An ex once asked me what my philosophy degree did for me. She meant monetarily and directly, but given I have a degree in philosophy I don’t like direct thought. Masticating questions and then problematising the ones you don’t understand or can’t answer, it isn’t tangible. It certainly isn’t physical. The skill of evasion, dispassion and unabashed academic avoidance of conflict is a string the degree did add to my bow, with admittedly little effect on my wallet.
What I am not is an enforcer.
As a devout boxing fan but poor boxer, rugby player of limited ability and man who would get into watching ice hockey if his eyesight allowed him to actually enjoy it, I am all for contact sports. Violence thrills me and I’m not squeamish. Despite this, Ice Guardians is a documentary I really only put on in a pinch. What I got was something which reached far deeper into me, as a thoughtful man of hurtful ambitions, than your average rent-a-dom can conjure.
Brett Harvey’s film is not a simple observation of the culture of fighting, it is a brutal examination of our motivations to fight, enjoyment of seeing fights happen and of fighting’s consequences. Enforcers are the guys on the ice whose role is to protect their team’s skillful but less physically imposing players, to maim either the skillful players on the opposition team or the enforcers on the other team out to protect their guys. As you might imagine, it’s a gladiatorial role (which lends itself to cinema: see The Goon).
Ice Guardians, through its admirably diverse and intellectual interview subjects, posits a human, societal structure where enforcers might be a necessity. A defence of defenders, but not one which tells you you have to agree with it, and I think that is what is clever about the film.

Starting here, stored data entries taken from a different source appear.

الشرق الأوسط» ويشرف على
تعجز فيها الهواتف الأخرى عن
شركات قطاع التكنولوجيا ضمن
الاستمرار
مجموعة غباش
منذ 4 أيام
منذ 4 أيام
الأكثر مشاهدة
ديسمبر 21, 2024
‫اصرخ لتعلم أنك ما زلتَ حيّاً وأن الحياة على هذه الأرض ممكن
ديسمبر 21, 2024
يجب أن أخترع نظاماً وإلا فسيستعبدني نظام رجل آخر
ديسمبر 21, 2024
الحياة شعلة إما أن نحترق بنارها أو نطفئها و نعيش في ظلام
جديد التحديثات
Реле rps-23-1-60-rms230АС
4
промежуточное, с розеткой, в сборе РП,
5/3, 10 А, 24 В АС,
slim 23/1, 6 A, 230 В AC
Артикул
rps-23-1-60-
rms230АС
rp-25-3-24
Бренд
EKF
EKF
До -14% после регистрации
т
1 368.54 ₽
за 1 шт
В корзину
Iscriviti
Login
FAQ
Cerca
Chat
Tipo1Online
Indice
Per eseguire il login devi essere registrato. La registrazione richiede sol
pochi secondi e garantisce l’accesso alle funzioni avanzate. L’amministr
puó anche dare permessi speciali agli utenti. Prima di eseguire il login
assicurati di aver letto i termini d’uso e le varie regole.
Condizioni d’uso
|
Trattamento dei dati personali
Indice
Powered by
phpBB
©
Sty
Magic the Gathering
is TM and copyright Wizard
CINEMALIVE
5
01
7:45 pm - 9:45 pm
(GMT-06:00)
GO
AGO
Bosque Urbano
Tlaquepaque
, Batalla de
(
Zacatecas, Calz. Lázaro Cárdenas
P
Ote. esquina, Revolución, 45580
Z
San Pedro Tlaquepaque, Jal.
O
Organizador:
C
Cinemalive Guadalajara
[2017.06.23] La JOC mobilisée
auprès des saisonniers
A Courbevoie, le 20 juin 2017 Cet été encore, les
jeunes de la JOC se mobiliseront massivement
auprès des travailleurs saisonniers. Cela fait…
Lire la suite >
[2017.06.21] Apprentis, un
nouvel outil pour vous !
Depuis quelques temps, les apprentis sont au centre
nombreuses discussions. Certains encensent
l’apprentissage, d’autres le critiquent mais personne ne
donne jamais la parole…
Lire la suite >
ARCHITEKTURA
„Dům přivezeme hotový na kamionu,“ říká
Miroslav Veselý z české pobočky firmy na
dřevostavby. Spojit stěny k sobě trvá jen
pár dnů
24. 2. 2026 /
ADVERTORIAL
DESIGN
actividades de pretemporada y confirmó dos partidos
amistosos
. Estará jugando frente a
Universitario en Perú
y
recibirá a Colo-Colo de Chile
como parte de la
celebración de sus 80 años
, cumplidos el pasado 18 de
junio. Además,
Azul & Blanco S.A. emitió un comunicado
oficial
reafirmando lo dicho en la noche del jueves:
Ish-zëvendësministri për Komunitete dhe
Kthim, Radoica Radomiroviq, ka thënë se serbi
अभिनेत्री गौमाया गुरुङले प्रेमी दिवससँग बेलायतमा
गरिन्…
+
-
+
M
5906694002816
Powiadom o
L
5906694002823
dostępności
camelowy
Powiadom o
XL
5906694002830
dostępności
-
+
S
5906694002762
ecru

I’m going to hark back to it here, but because I like violence both in film and for sport, I am very much on the side of allowing it and people who try to ban any kind of contact are barking up the wrong tree. Ban headers in football? Fuck off. Limit tackling in grass roots rugby, a game which like boxing, has an inherent level of consent in its contact and fun. Ban driving, ben tennis for its knackering your knees and having to be around dullards, Christ ban having kids if you’re that scared.
In Ice Guardians the enforcers mostly come across as intelligent, well spoken guys with a full grasp of what they do and why they do it. Yes it has consequences and undoubtedly sport needs to do more to protect its athletes during and after competing, but is erasing the sport ever going to quell the love of violence?
Would it be nice to have a world where nobody fought anyone over anything, ever? Maybe. But it won’t happen and it would be boring- imagine a world with no lawyers. Accepting violence, welcoming violence, seeking violence and enjoying violence are all different to understanding violence and that is what Ice Guardians tries to do. A must watch for fight fans, make your own mind up.